And if someone somewhere created our simulation, would that make this entity God? “We in this universe can create simulated worlds and there’s nothing remotely spooky about that,” Chalmers said. “Our creator isn’t especially spooky, it’s just some teenage hacker in the next universe up.”

Part of the hilarity of these absurd explanations is that they’re so short-sighted. The “teenage hacker in the next universe up” apparently lives in a universe just as designed and mathematically-structured as our own, enabling him to code and omnisciently govern this universe. So why is that universe designed? This explanation just kicks the can down the road one step. The attempt to avoid God as an answer succeeds in creating foolish theories, but fails in eliminating the need for God.

In other words, the conversation has gone more or less like this:

Scientists: “You know there’s a lot of evidence that this universe was designed…”

Materialists: “NO NO NO NO NO NO NO!!!!! You’d have to be an idiot to believe that!”

Scientists: “… maybe it was an alien or a teenage hacker?”

Materialists: “Oh, those are valid theories! Let’s consider them carefully!”

There is a more rational explanation, guys. Just let the Divine Foot in the door already.

28 comments

  1. “… if materialists are right, you are only a few moments old, and have simply inherited somebody else’s memories.”
    I’ve always wondered about this. Kinda like you can never wade into the same river twice. Because if all i am is material then the contract i signed 10 years ago can’t be legit because i am not the same person today that signed it or.. if i kill someone 20 years ago i am not that person today. Can i go free?

  2. The idea that the universe is a simulation/Matrix has some small merit behind it. Can’t really “test it” but the theories behind the idea aren’t exactly “not thought out.”

    What follows is a massive-over-simplification of what’s going on with this theory, and how some scientists came to it…

    As you approach the speed of light, three weird things happen.

    1. Time Dilation.
    The faster you go, the slower time goes. This also happens when you get closer to the gravity of a black hole.

    Take a set of twins, put one twins on a spaceship and send him off at near the speed of light, when they return the twin the remained will be old, if not dead, and the twin that was sent out will only have aged a little bit. This has been experimentally verified with pairs of nuclear clocks that have been synchronized, and one put on a plane that travels around the globe for a while, the formerly synchronized clocks are off at the end of the experiment. It’s weird, I don’t understand it, go ahead and ask God why He made His universe that way when you pray next.

    2. You get thinner along the axis of travel.
    Imagine seeing a person from the side, on the stands at a racetrack, as they run faster and faster around the racetrack, they will get thinner and thinner from your perspective every time they pass you.
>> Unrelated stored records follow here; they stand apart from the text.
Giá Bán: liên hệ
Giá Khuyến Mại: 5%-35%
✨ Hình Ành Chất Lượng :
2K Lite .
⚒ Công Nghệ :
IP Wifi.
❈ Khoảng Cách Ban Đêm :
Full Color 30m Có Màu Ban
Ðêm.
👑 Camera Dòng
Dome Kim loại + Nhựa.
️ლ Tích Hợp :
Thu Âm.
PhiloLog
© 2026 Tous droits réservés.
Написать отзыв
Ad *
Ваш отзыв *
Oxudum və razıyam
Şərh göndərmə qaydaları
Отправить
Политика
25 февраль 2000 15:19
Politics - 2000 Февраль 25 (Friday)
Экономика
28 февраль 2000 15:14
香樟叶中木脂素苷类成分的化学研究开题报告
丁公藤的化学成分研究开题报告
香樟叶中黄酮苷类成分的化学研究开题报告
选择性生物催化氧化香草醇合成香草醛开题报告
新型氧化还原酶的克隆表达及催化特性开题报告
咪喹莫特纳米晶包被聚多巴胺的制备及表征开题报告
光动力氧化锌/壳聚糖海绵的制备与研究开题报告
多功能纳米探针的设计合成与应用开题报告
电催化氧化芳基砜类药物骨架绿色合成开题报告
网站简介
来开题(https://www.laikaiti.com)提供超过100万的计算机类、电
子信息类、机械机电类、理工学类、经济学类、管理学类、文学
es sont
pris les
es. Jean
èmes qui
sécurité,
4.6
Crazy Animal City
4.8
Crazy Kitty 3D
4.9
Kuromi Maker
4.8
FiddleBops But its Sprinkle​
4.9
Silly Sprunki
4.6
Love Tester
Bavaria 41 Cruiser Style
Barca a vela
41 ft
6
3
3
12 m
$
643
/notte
    3. Your mass increases.
    A 100 kg person, as they travel faster and faster, will gain more and more mass, 101 kg, 102, 103, on and on the faster they go.
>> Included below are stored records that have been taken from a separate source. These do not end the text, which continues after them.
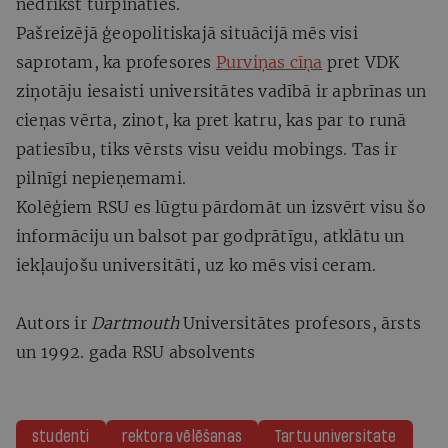
nedrīkst turpināties.
Pašreizējā ģeopolitiskajā situācijā mēs visi
saprotam, ka profesores
Purviņas cīņa
pret VDK
ziņotāju iesaisti universitātes vadībā ir apbrīnas un
cieņas vērta, zinot, ka pret katru, kas par to runā
patiesību, tiks vērsts visu veidu mobings. Tas ir
pilnīgi nepieņemami.
Kolēģiem RSU es lūgtu pārdomāt un izsvērt visu šo
informāciju un balsot par godprātīgu, atklātu un
iekļaujošu universitāti, uz ko mēs visi ceram.
Autors ir
Dartmouth
Universitātes profesors, ārsts
un 1992. gada RSU absolvents
studenti
rektora vēlēšanas
Tartu universitate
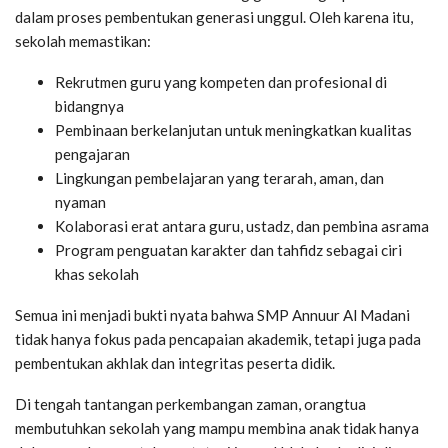
dalam proses pembentukan generasi unggul. Oleh karena itu,
sekolah memastikan:
Rekrutmen guru yang kompeten dan profesional di
bidangnya
Pembinaan berkelanjutan untuk meningkatkan kualitas
pengajaran
Lingkungan pembelajaran yang terarah, aman, dan
nyaman
Kolaborasi erat antara guru, ustadz, dan pembina asrama
Program penguatan karakter dan tahfidz sebagai ciri
khas sekolah
Semua ini menjadi bukti nyata bahwa SMP Annuur Al Madani
tidak hanya fokus pada pencapaian akademik, tetapi juga pada
pembentukan akhlak dan integritas peserta didik.
Di tengah tantangan perkembangan zaman, orangtua
membutuhkan sekolah yang mampu membina anak tidak hanya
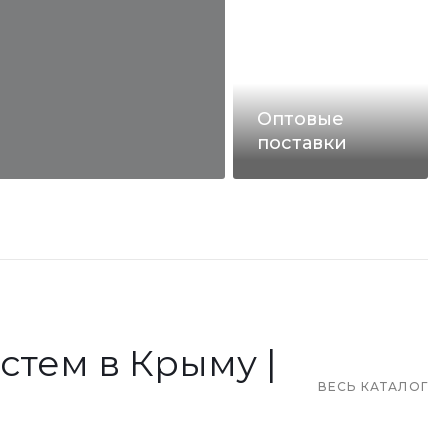
Оптовые
поставки
стем в Крыму |
ВЕСЬ КАТАЛОГ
    This is one of the problems with traveling at relativistic speeds. You need fuel, which adds mass to the ship to get up to speed, which makes your ship more massive due to the increased speed close to the speed of light, which requires more fuel at the beginning of the journey, which gets you faster, which increases your mass again, which increases your fuel requirements… Onward and upward…

    Imagine a spaceship leaving the solar system, traveling closer and closer to the speed of light. If you take a magical sensor to look at that craft, you would see it getting thinning and thinner from the side as it zips by you, looking inside, the occupants would be getting slower and slower, almost at a standstill, and their mass, along with the mass of the ship, would be increasing.
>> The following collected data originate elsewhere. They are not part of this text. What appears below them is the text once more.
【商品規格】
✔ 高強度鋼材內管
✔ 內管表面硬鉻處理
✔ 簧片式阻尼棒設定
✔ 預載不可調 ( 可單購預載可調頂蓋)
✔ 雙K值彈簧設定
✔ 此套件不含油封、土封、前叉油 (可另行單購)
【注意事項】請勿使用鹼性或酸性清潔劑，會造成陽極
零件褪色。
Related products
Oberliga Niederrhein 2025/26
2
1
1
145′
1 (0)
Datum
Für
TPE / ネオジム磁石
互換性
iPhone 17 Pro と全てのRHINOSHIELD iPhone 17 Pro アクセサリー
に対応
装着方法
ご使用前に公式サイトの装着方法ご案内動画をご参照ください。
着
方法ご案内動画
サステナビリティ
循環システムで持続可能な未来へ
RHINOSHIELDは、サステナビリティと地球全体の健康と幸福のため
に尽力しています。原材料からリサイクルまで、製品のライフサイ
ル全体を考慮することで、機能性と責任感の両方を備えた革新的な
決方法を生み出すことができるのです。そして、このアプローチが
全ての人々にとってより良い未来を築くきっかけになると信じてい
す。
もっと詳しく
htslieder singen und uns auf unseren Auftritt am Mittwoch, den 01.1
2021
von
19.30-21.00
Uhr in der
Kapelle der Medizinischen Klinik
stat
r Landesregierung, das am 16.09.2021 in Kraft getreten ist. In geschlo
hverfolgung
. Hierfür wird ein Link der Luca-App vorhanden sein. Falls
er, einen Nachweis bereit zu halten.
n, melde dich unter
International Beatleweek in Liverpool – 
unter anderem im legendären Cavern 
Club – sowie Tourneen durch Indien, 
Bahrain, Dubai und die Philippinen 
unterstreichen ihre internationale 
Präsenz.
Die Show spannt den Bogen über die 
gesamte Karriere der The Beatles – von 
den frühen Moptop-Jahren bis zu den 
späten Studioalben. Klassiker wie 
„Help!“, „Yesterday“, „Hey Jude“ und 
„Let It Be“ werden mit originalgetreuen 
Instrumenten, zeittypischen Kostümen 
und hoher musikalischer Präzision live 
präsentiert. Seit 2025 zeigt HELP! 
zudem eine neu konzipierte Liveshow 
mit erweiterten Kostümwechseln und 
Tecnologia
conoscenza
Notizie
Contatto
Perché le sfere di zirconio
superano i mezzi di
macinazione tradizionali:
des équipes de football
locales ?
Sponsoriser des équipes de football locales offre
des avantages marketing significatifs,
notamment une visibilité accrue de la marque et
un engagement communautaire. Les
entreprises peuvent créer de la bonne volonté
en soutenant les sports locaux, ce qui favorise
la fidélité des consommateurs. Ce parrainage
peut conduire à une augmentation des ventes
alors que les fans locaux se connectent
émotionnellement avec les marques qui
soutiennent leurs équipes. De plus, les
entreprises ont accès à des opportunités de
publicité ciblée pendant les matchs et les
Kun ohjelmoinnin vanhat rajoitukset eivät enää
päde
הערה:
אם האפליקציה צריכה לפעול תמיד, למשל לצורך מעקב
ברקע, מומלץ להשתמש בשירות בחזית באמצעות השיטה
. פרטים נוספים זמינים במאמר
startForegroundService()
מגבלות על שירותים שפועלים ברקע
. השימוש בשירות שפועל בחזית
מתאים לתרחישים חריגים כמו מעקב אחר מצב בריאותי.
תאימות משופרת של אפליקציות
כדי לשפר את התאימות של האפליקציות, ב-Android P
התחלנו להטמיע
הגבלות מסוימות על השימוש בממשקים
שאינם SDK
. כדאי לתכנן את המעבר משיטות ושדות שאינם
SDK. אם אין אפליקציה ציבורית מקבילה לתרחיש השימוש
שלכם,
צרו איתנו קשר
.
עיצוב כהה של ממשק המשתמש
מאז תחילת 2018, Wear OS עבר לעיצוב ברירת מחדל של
    Those are the main reasons one cannot travel faster than the speed of light (The Cosmic Speed Limit). If you reached the speed of light:

    1. Time would slow down so much, it would stop.
    2. You would get so thin, you would cease to exist.
    3. Your mass would increase to the point it would be equal to the rest of the universe.

    You cannot have any one of those things, or two, let alone all three at the same time.

    Now… All that being said, the question now is: “Why do those things happen?”

    The simulation/matrix theory of the universe offers the best answer yet for those three things. (“Best” being a stretch…)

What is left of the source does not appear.